Exact Riemann Theta Function Evaluation at Ultra-High Genus via S(k,k) Block-Diagonal Factorization: Implementation and Benchmark

We report a computational study of Riemann theta function evaluation under S(k,k)-type block-diagonal constraints on the period matrix. The factorization identity underlying this method follows directly from the definition and is algebraically exact; no independent error analysis is required beyond floating-point rounding. This enables exact reference values at genus g > 20,000 within this structural class, a regime where existing methods — tensor-train approximations (Chimmalgi–Wahls 2023, g ~ 60, relative error ~0.01) and the FLINT library (Elkies–Kieffer 2025, certified precision for general period matrices) — do not provide exact benchmarks.

A central observation, which we do not consider obvious, is that approximation error under off-diagonal perturbation decreases as genus increases, with sharp transition-like convergence depending on the combination of Ω and g. This behavior — falling more than 15 orders of magnitude below CLT-based worst-case predictions — suggests a strong cancellation mechanism intrinsic to the lattice structure, whose theoretical explanation remains open. The minimum eigenvalue λ_min of Im(Ω) emerges as the dominant practical predictor of approximation accuracy.
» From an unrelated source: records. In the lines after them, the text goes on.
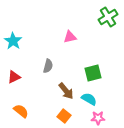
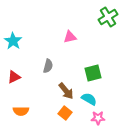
orange semicircle: rotated 140 degrees clockwise
orange square: moved 1 px right, 3 px up
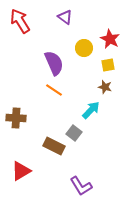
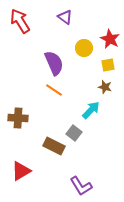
brown cross: moved 2 px right
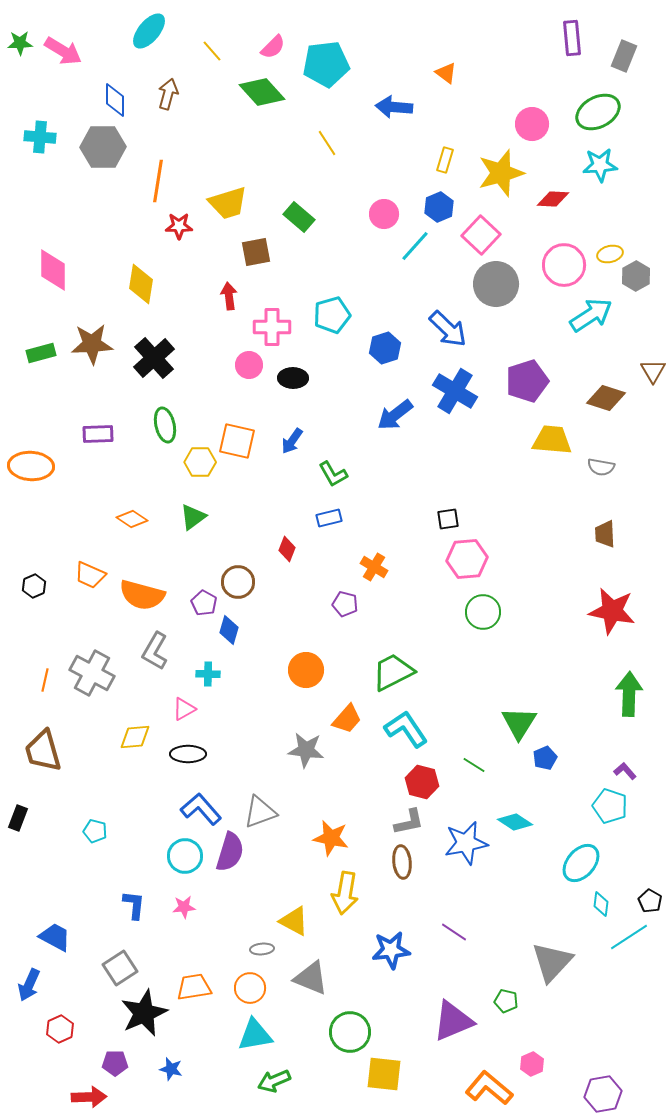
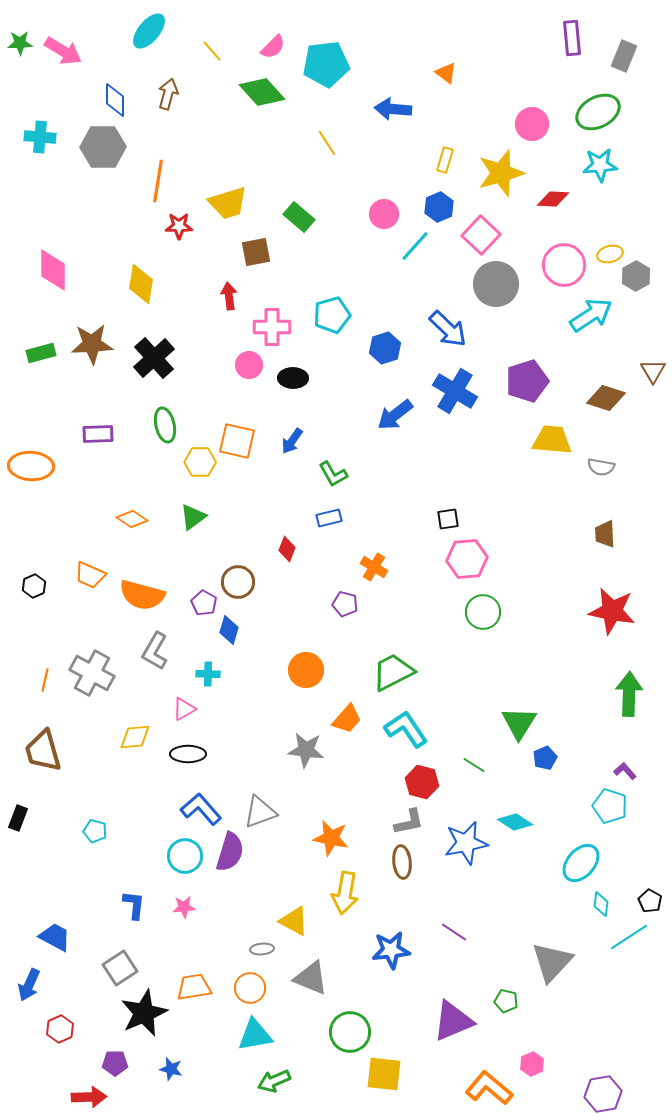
blue arrow at (394, 107): moved 1 px left, 2 px down
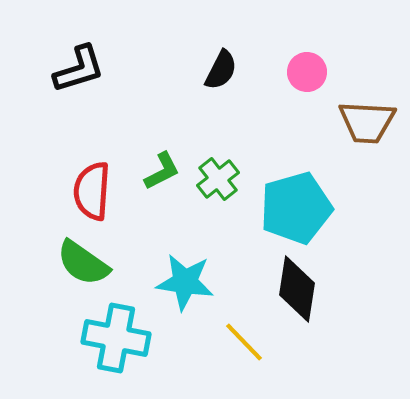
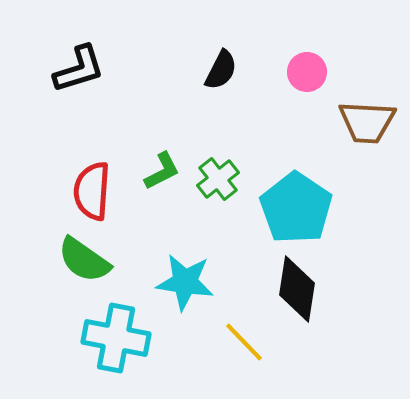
cyan pentagon: rotated 22 degrees counterclockwise
green semicircle: moved 1 px right, 3 px up
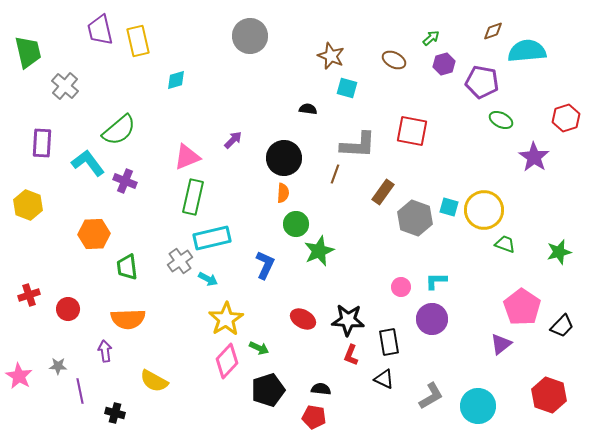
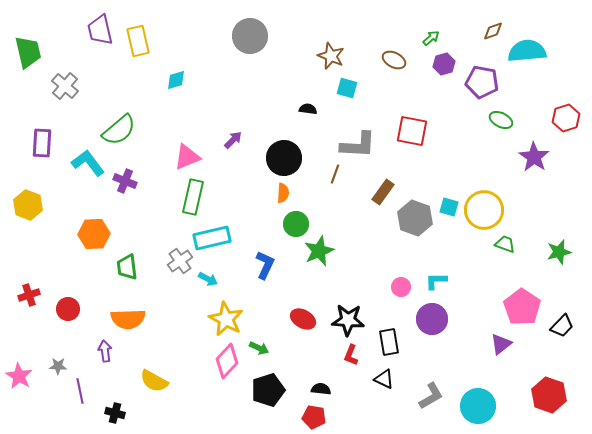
yellow star at (226, 319): rotated 12 degrees counterclockwise
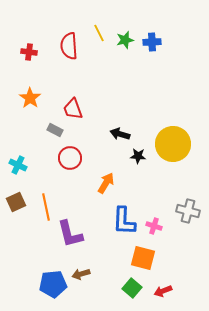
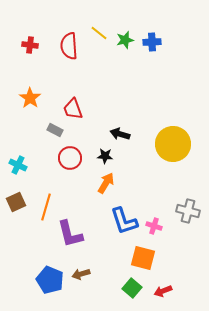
yellow line: rotated 24 degrees counterclockwise
red cross: moved 1 px right, 7 px up
black star: moved 33 px left
orange line: rotated 28 degrees clockwise
blue L-shape: rotated 20 degrees counterclockwise
blue pentagon: moved 3 px left, 4 px up; rotated 28 degrees clockwise
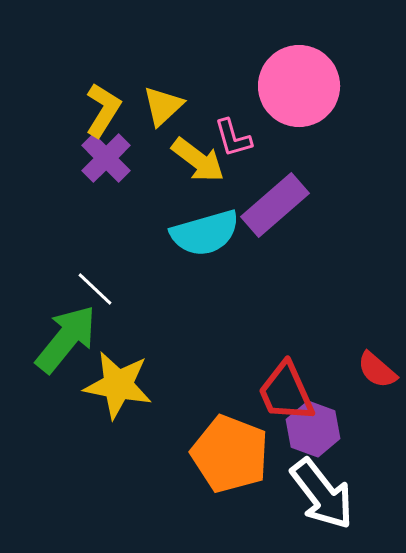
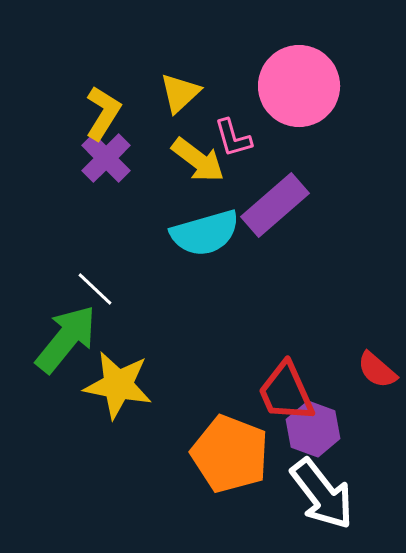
yellow triangle: moved 17 px right, 13 px up
yellow L-shape: moved 3 px down
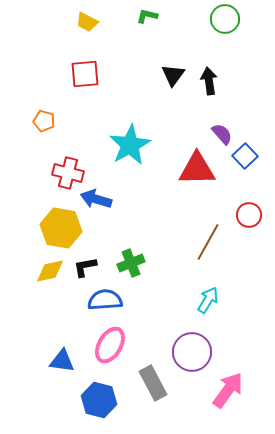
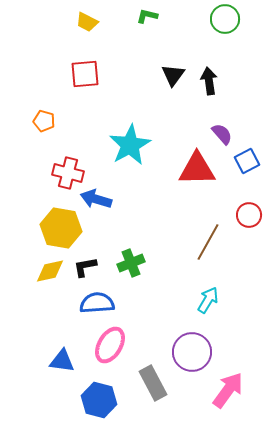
blue square: moved 2 px right, 5 px down; rotated 15 degrees clockwise
blue semicircle: moved 8 px left, 3 px down
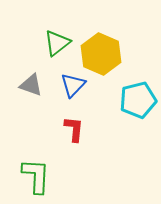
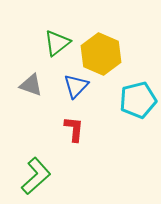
blue triangle: moved 3 px right, 1 px down
green L-shape: rotated 45 degrees clockwise
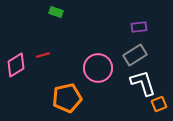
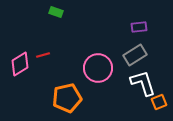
pink diamond: moved 4 px right, 1 px up
orange square: moved 2 px up
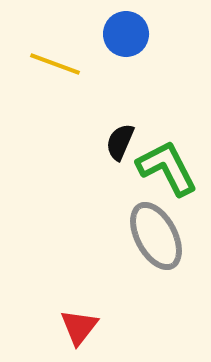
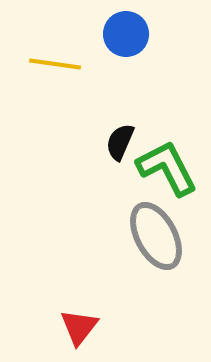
yellow line: rotated 12 degrees counterclockwise
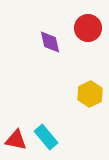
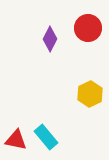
purple diamond: moved 3 px up; rotated 40 degrees clockwise
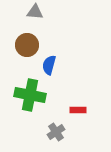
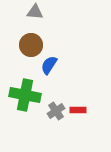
brown circle: moved 4 px right
blue semicircle: rotated 18 degrees clockwise
green cross: moved 5 px left
gray cross: moved 21 px up
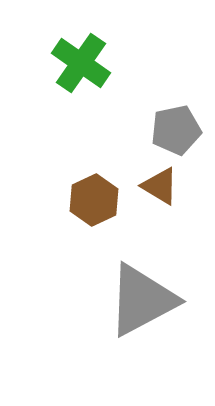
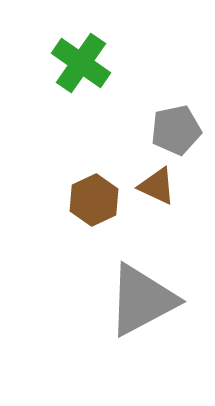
brown triangle: moved 3 px left; rotated 6 degrees counterclockwise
Each base k yields a nearly disjoint series of exactly computable genera (2ⁿ, 3ⁿ, 5ⁿ, …), forming a structured benchmark dataset across a wide range of g. This provides exact reference values for validating approximation methods in high-dimensional theta function research, with natural applications in integrable systems and Hitchin systems where S(k,k) structure arises geometrically. The present method and FLINT are complementary: FLINT targets certified precision for general Ω; this method targets exact computation within specific structural classes at ultra-high genus.

A supporting implementation, including a browser-based demonstration up to g = 64 solitons, is publicly available.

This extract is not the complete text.